The CSS line-height property acts in a similar way to leading in print design.

It allows us to control the spacing between lines in paragraphs, headings and other text elements.

line-height can also be used as a base to create consistent vertical rhythm and spacing throughout an entire project.

In this episode, we’ll look at:

  • the difference between line-height and leading
  • using line-height for vertical alignment and
  • using the value of line-height to set up site wide default spacing.

line-height vs. Leading

Leading is a typesetting term which describes the distance between the baselines in the text. The term comes from the days of hand-typesetting when strips of lead were used to space out the block of type. When talking about leading, the space is always added below the line.

line-height is a CSS property that controls the height of a line where the spacing is equal above and below the text.

If I have a paragraph with 1em or 16px font-size, and a line-height of 24px, there will be 4px of space added above the text and 4px of space added below; the height of the line will be

4 + 16 + 4 = 24px

This is the major difference between line-height and leading. In CSS, the text is vertically centered within the line and in print, the space is added beneath the line.

Vertical Centering

We can use this knowledge of line-height to create a crude form of vertical centering – something that is typically quite difficult to do in CSS.

Let’s take a look at an example.

I want to create an image rollover effect and display a semi-transparent title with vertically centered text over the top of an image.

I’ll create a container and add a 400x400 image inside of it.

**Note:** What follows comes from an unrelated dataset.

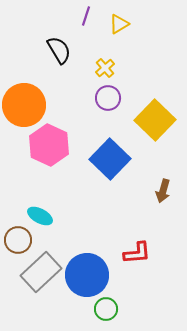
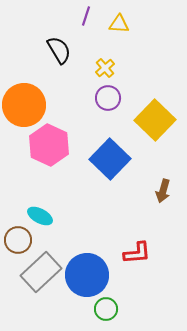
yellow triangle: rotated 35 degrees clockwise
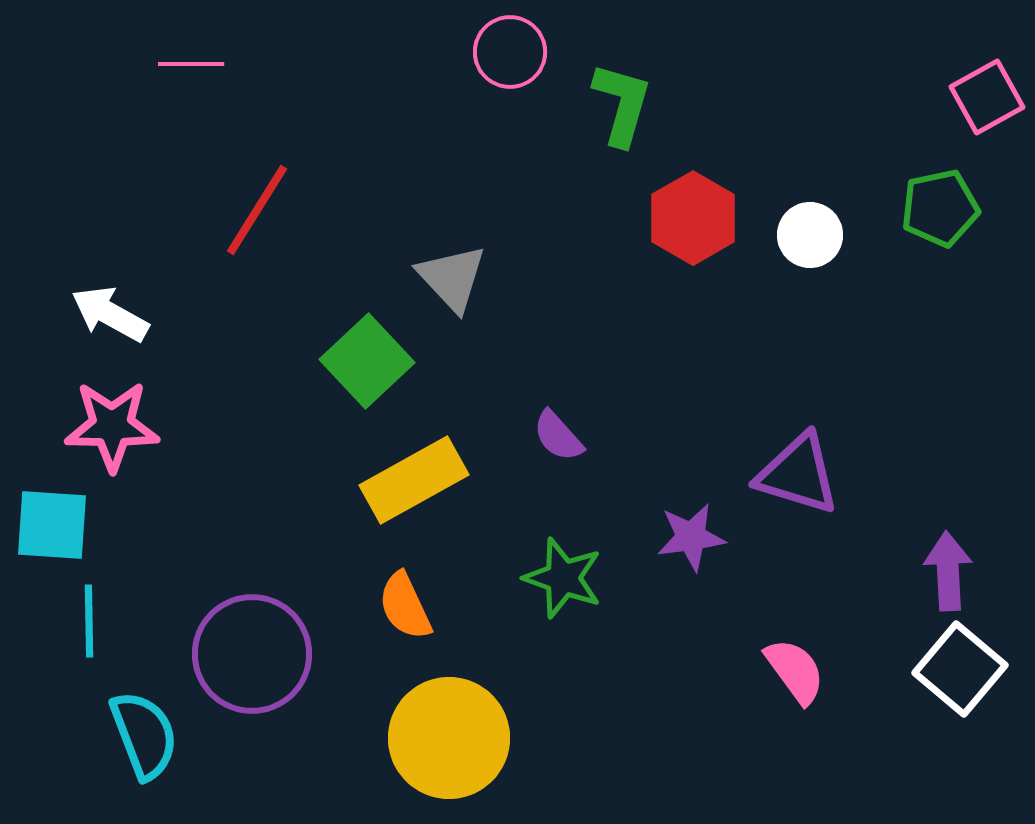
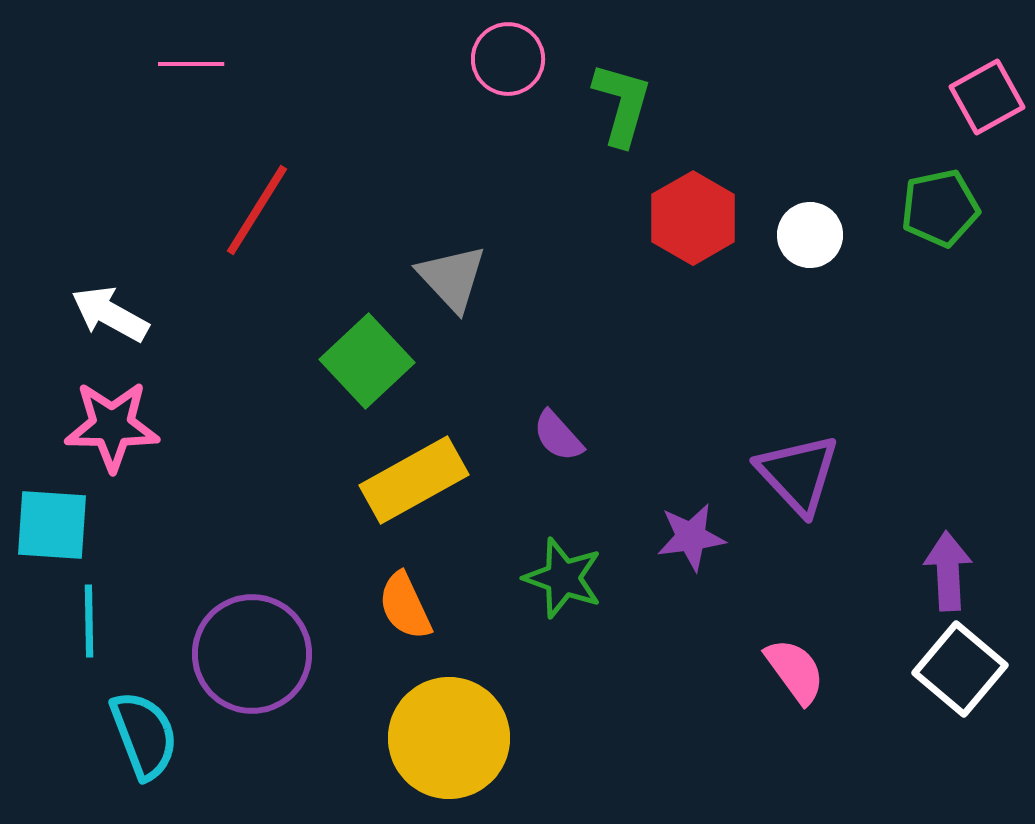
pink circle: moved 2 px left, 7 px down
purple triangle: rotated 30 degrees clockwise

I’ll now add the title inside with a line of text. This overlay title will be placed on top of the image with position:absolute and then given a semi-transparent background. As I know the height of the image and image-container, I can use line-height to vertically center the text within the box.

There’s one small downside to this technique as if the text is too long and wraps onto multiple lines, the height of each of those lines will be 400px and the text will overflow the box.

For an alternative approach to vertical alignment, keep a look out for “Episode 22: Vertical Alignment in CSS”.

Project Wide Spacing

We’ve seen how line-height can control the spacing of lines of text in a paragraph. I like to carefully pick this value and use it as an underlying foundation for most spacing throughout a site.

I’ll often set default font-size and line-height on the body which will then cascade down through all my text elements. line-height can be specified in pixels, ems, rems, percentages or can be left unitless. With unitless line-height, which is my preference, all elements receive vertical spacing of their font-size multiplied by my “spacing factor”. I often use 1.5 as my factor but as it’s predominantly set in one place, it’s easy to change.

body {
  font-size: 16px;
  line-height: 1.5;

If my default font-size is 16px then all paragraphs will have a line-height of:

1.5 * 16 = 24px

If my default h1 font-size is 2em then it will have an equivalent font-size of 32px and an equivalent line-height of 48px

16 * 2 = 32px 
32 * 1.5 = 48px

I would continue to use this 1.5 factor throughout the rest of the site. I’d add 1.5em margin beneath headings, paragraphs, list, list-items and form inputs. If I wanted a larger amount of space between elements, I’d double my 1.5em to 3em. If I wanted less space – perhaps for padding around buttons or form inputs, I might half it to 0.75em or quarter it to 0.375em. The aim of the game is to keep the factor consistent throughout.

With this consistent spacing set up, if I were now to change the default font size in the body, the relative spacing in and around each element would remain consistent too.

Working out this spacing multiplier is probably one of the most important things to do at the start of a new project. If any specific elements need to be adjusted away from the “magic factor”, that’s totally do-able, but I think it’s always smart to set a good solid foundation and then build upon that, rather than dialing everything in by eye each time where there’s a risk of things not lining up or being inconsistent from page to page.